**Exercise prompt**
For each line of the data below that contains "AIDMED", return that line.

===== Data for review

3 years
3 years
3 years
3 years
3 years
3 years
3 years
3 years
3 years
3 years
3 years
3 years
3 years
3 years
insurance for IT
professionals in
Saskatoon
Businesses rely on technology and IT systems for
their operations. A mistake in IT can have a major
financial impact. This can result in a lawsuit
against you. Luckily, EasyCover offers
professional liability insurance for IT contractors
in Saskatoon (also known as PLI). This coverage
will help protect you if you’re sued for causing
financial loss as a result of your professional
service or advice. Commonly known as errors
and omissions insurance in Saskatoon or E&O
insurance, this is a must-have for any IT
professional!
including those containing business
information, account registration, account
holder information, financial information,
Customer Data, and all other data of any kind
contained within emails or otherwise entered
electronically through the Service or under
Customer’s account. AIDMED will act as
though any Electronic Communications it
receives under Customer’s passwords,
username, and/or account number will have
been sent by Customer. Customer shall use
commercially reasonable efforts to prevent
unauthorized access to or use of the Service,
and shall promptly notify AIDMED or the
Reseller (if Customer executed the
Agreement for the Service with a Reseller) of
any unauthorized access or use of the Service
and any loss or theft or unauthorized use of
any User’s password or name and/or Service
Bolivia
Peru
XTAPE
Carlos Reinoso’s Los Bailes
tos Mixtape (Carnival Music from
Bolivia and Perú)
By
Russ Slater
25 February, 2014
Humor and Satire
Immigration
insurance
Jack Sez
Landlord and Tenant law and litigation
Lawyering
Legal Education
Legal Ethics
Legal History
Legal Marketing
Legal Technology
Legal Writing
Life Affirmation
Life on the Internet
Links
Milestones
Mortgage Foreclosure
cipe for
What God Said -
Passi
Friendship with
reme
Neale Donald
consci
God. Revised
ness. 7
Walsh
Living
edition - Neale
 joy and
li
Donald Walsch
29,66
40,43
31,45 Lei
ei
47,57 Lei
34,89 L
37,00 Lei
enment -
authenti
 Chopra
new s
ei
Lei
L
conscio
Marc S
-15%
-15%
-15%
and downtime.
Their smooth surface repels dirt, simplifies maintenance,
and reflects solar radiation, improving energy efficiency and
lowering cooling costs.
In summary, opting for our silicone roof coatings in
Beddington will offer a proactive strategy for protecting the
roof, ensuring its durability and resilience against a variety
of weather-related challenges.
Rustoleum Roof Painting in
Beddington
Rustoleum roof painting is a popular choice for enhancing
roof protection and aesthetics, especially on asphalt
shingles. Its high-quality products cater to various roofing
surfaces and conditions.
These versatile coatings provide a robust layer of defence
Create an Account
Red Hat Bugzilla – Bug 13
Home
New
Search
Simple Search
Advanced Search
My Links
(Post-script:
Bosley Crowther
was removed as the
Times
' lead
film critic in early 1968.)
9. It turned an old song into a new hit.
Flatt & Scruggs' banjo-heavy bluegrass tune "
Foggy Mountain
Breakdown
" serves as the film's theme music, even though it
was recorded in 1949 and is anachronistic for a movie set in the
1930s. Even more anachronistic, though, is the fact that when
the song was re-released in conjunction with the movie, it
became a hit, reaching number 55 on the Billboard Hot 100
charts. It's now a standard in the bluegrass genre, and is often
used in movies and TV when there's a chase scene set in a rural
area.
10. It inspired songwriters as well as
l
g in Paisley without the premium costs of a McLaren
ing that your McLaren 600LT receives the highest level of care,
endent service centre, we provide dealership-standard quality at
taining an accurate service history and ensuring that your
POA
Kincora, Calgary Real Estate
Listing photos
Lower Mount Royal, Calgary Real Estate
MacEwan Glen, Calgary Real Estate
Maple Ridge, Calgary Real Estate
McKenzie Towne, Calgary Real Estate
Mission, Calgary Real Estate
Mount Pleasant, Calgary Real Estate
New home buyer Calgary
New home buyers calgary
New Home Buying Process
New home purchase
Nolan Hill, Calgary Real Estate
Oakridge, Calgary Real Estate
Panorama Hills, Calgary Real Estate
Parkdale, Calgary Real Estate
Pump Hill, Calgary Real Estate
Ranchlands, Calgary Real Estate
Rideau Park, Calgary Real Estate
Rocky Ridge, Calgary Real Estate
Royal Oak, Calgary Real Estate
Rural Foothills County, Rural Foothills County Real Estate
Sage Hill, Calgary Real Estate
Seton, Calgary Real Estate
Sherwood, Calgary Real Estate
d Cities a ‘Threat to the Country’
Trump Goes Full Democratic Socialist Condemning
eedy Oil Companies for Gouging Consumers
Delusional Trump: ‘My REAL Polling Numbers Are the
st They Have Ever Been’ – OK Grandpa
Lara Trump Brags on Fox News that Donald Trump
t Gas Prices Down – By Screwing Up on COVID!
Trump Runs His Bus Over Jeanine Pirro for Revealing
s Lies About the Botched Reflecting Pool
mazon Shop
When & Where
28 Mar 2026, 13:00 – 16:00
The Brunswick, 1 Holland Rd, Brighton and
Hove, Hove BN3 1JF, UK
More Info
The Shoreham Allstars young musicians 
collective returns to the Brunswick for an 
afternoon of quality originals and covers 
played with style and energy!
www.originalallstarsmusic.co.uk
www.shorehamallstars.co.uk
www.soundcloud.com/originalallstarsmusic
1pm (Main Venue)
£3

==========

**Output**
Customer’s account. AIDMED will act as
and shall promptly notify AIDMED or the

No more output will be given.